* WHAT IS REQUIRED:
Search the listing for the word "vergleichen" and return each line that contains it.

* DATASET CONTENT:
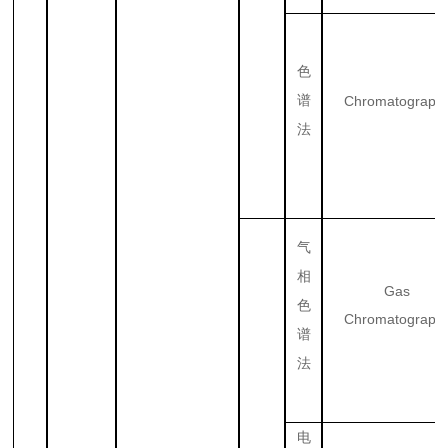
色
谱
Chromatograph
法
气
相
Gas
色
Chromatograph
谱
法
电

...

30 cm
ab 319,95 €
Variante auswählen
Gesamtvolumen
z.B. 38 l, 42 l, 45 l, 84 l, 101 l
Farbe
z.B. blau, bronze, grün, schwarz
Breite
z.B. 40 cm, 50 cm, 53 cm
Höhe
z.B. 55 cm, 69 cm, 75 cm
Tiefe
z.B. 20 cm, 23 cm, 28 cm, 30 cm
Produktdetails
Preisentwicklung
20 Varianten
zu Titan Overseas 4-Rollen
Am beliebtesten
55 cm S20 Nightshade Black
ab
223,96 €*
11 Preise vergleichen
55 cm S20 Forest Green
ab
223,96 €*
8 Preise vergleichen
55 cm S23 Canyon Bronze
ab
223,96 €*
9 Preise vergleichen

* THE ANSWER:
11 Preise vergleichen
8 Preise vergleichen
9 Preise vergleichen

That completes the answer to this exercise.